On the same day that Facebook CEO Mark Zuckerberg defended his company by saying it is “proudly American,” and that it competes against China’s “version of the internet,” TikTok CEO Kevin Mayer slammed Facebook for copycat products and for attacks that are “disguised as patriotism.”

mark zuckerberg appearing on video at a congressional testimony
Mark Zuckerberg, founder of a “proudly American company” testifies to Congress about Facebook's values, in contrast with companies from China. Mandel Ngan/Pool via REUTERS

As we anticipated yesterday, Facebook CEO Mark Zuckerberg played the patriotism card in his congressional testimony today in defending his business practices (on Youtube here). The key part of his prepared remarks:

Facebook is a proudly American company. We believe in values — democracy, competition, inclusion and free expression — that the American economy was built on. Many other tech companies share these values, but there’s no guarantee our values will win out. For example, China is building its own version of the internet focused on very different ideas, and they are exporting their vision to other countries.
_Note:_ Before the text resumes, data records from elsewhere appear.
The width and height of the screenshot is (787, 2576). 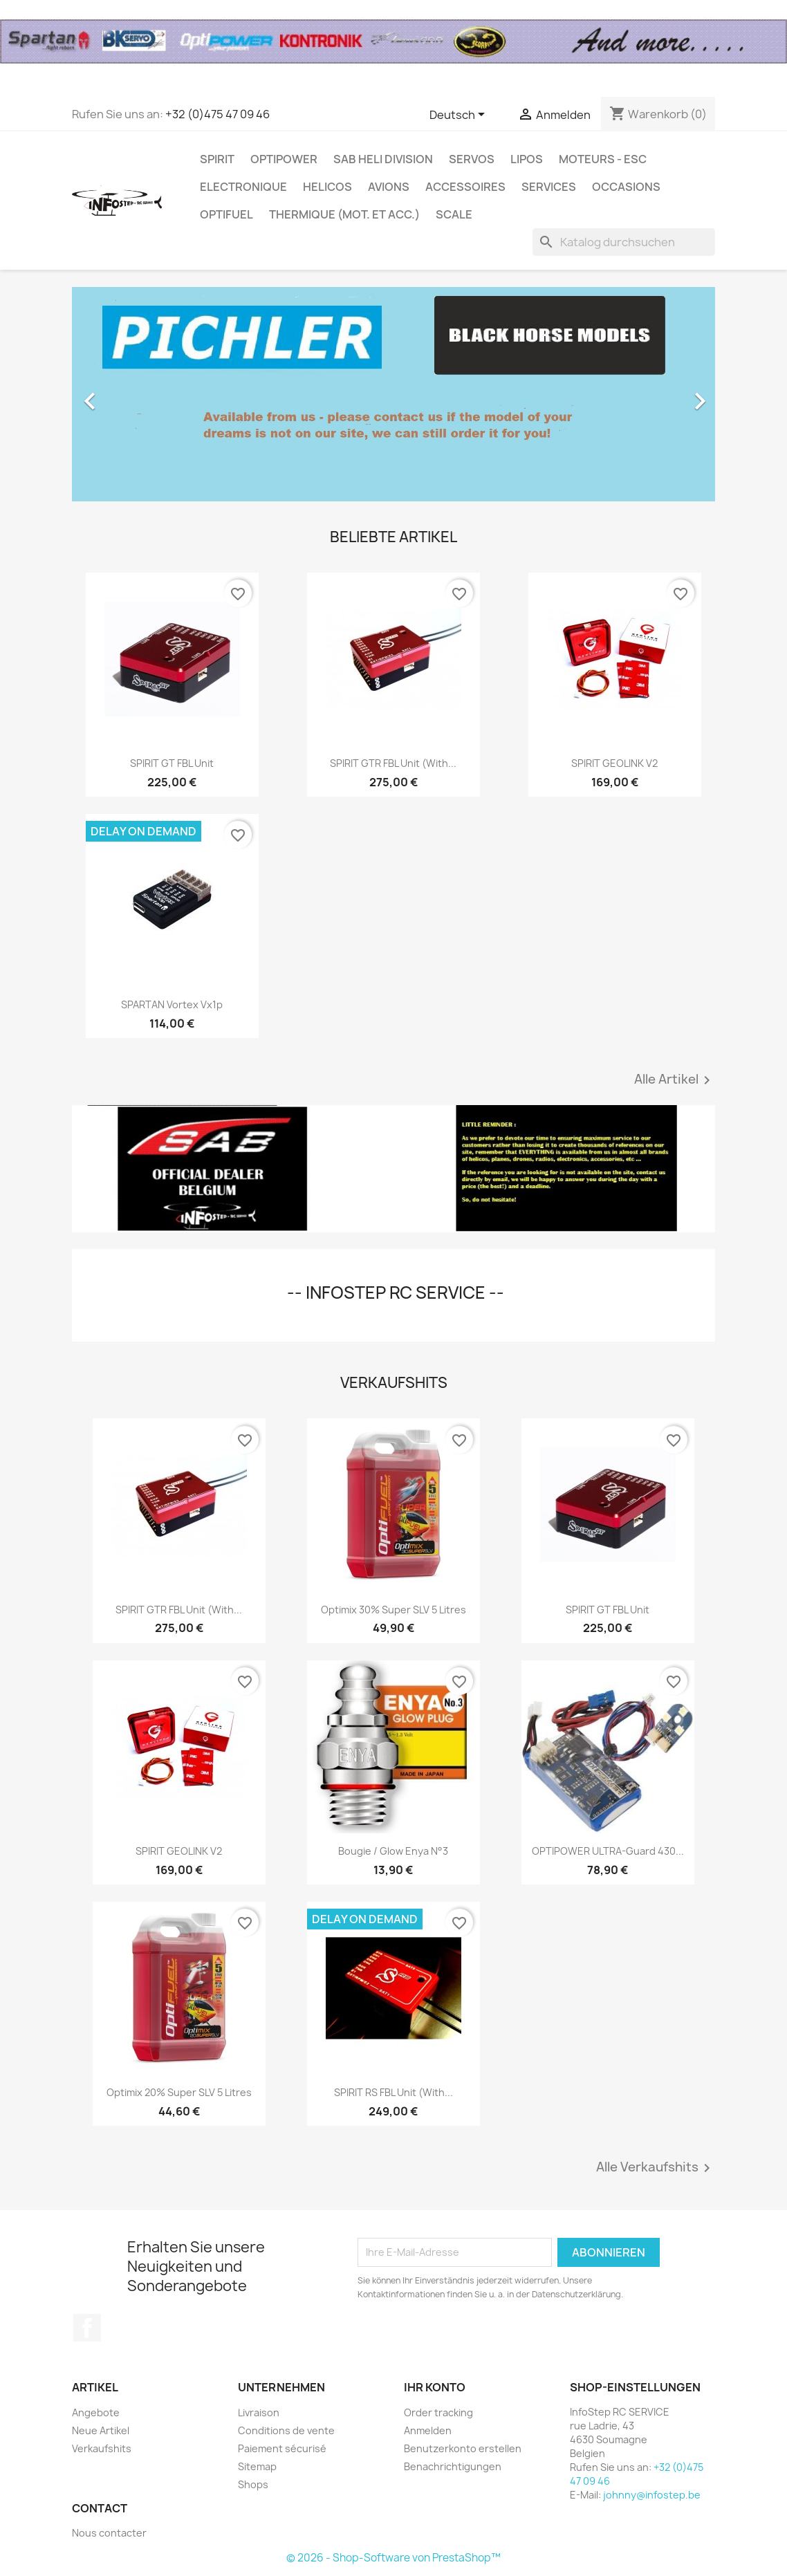 What do you see at coordinates (393, 1850) in the screenshot?
I see `Bougie / Glow Enya n°3` at bounding box center [393, 1850].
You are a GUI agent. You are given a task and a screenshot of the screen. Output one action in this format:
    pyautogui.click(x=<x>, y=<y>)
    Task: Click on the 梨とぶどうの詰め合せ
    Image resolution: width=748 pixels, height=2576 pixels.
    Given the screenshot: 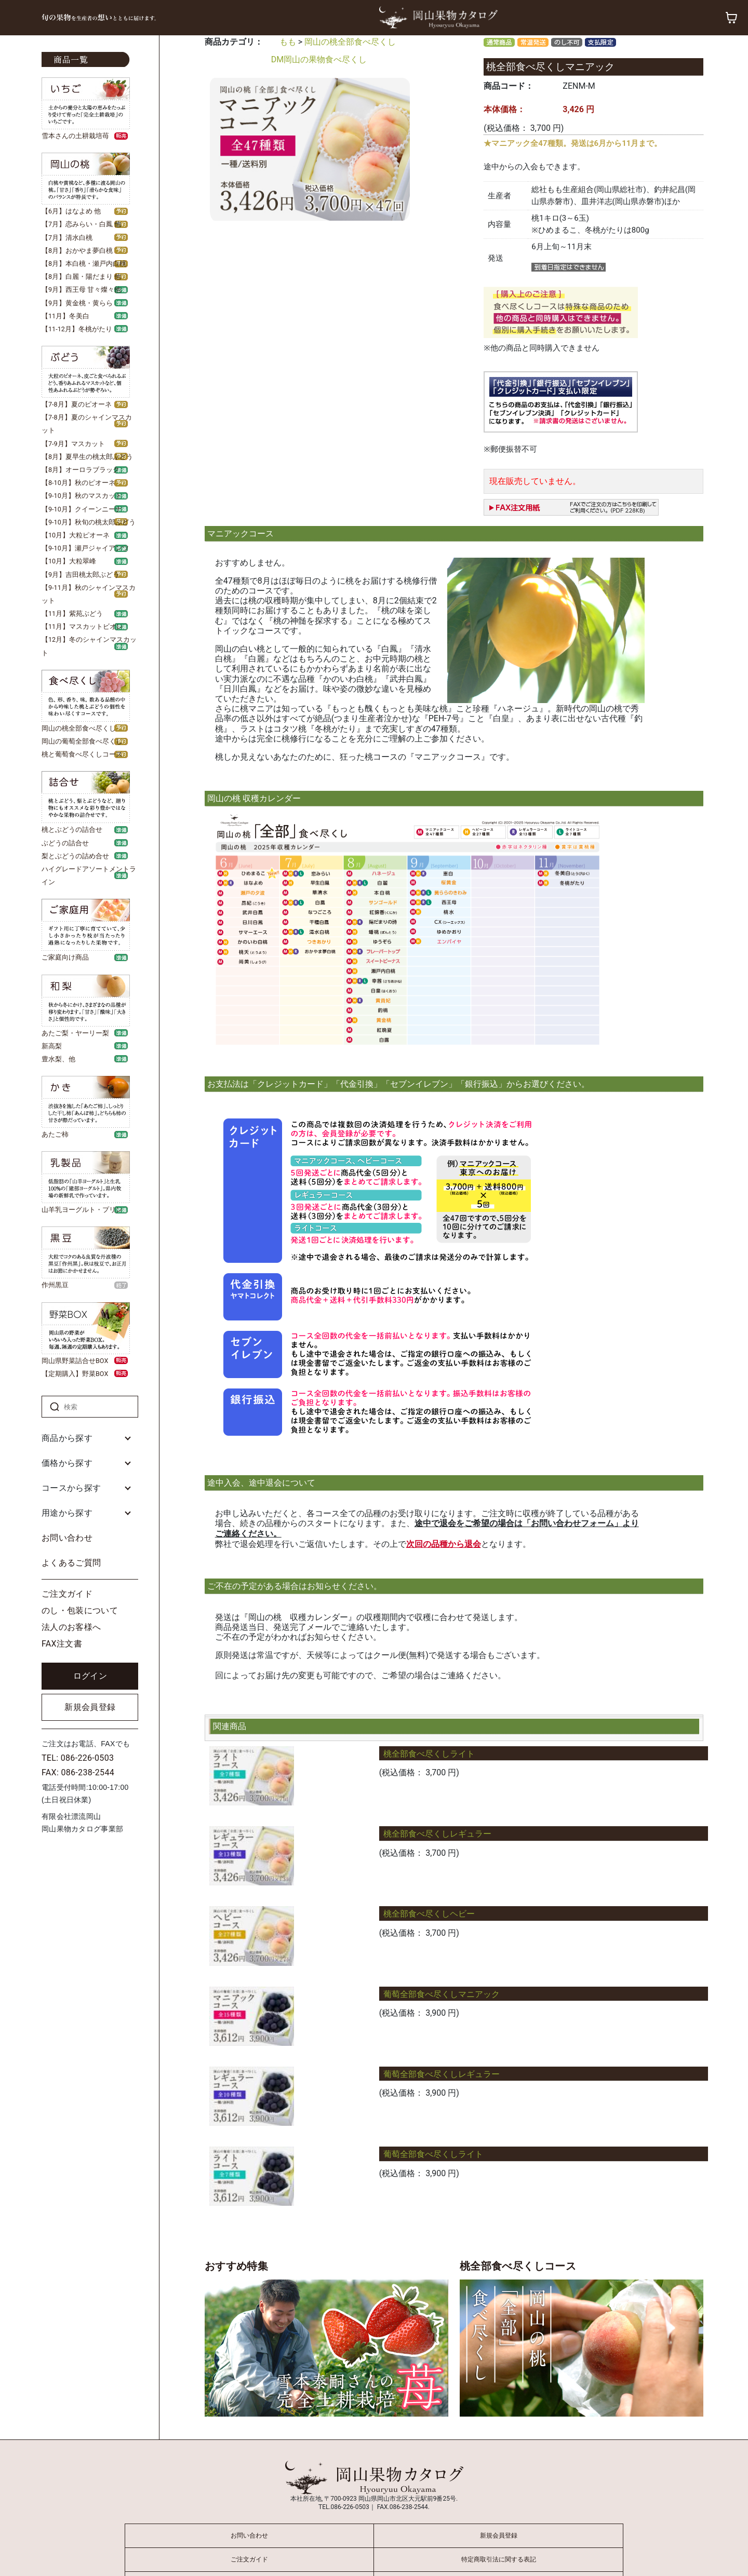 What is the action you would take?
    pyautogui.click(x=75, y=856)
    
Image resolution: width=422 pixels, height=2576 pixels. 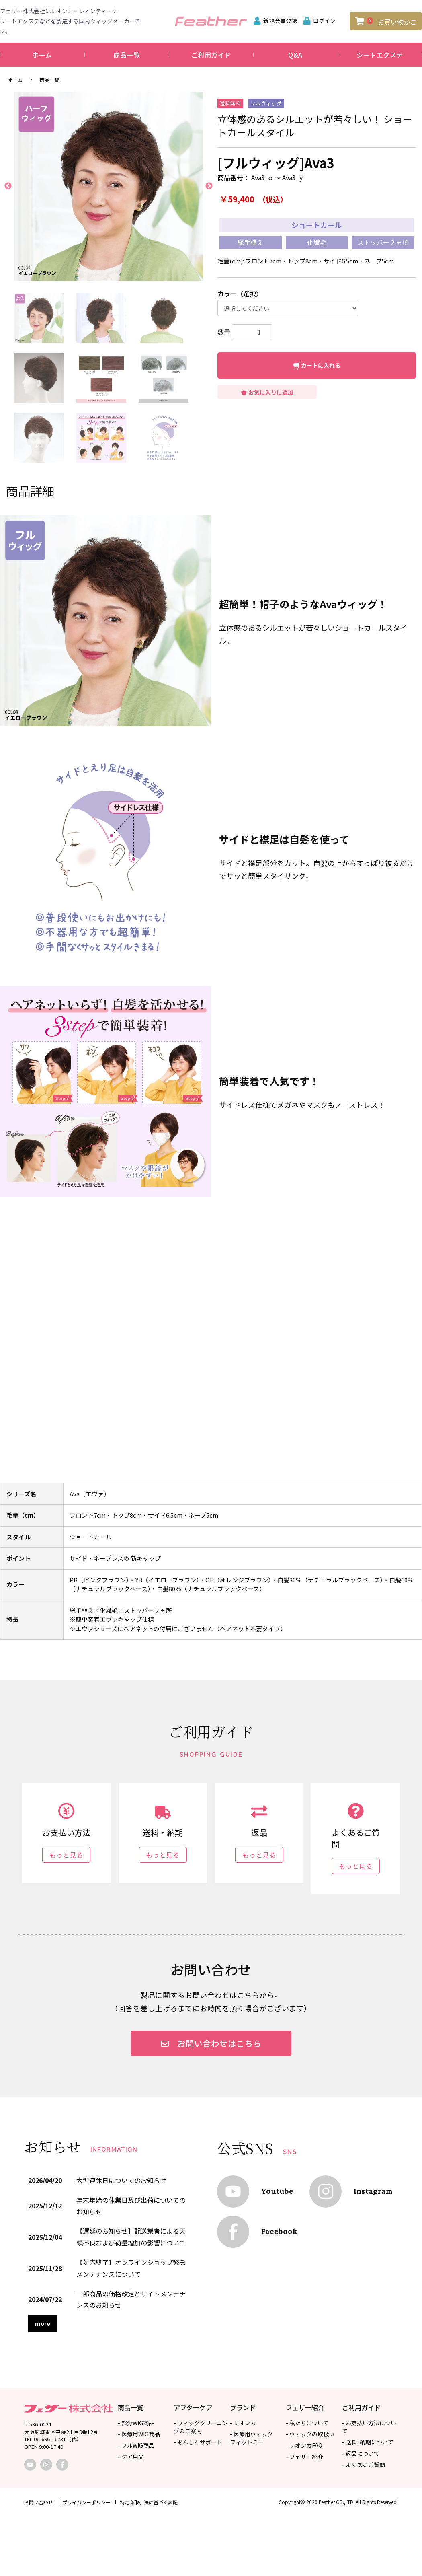 I want to click on - レオンカ, so click(x=243, y=2423).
Zuckerberg made no direct mention of TikTok, the China-based video app that is sucking up Instagram’s Gen-Z market share and ad dollars, in his remarks. He made an indirect reference to the home market of TikTok’s owner, Bytedance, with this line: “We also compete globally, including against companies that have access to markets that we aren’t in.”

Before Zuckerberg could deliver this testimony, however, TikTok CEO Kevin Mayer published a press release that bashed Facebook head-on:

At TikTok we welcome competition. We think fair competition makes all of us better. To those who wish to launch competitive products, we say bring it on. Facebook is even launching another copycat product, Reels (tied to Instagram), after their other copycat Lasso failed quickly. But let’s focus our energies on fair and open competition in service of our consumers, rather than maligning attacks by our competitor – namely Facebook – disguised as patriotism and designed to put an end to our very presence in the U.S.

Mayer also made overtures to Americanness, saying — vaguely — that some part of TikTok constituted “responsible and committed members of the American community,” and ending the press release by saying, “TikTok has become the latest target, but we are not the enemy.”

But some U.S. Senators have already decided that TikTok is the enemy.

  • Seven senators, including Tom Cotton and Marco Rubio, sent a letter to federal government departments yesterday raising “concerns that TikTok may enable the Chinese Communist Party (CCP) to engage in influence operations designed to interfere in American elections,” Caixin reports.

Given the increasing scrutiny of TikTok, as we wrote earlier this month, “Maybe the only viable future for TikTok is for its parent company, ByteDance, to sell it to an American tech or media giant, and then let Mayer continue running it.”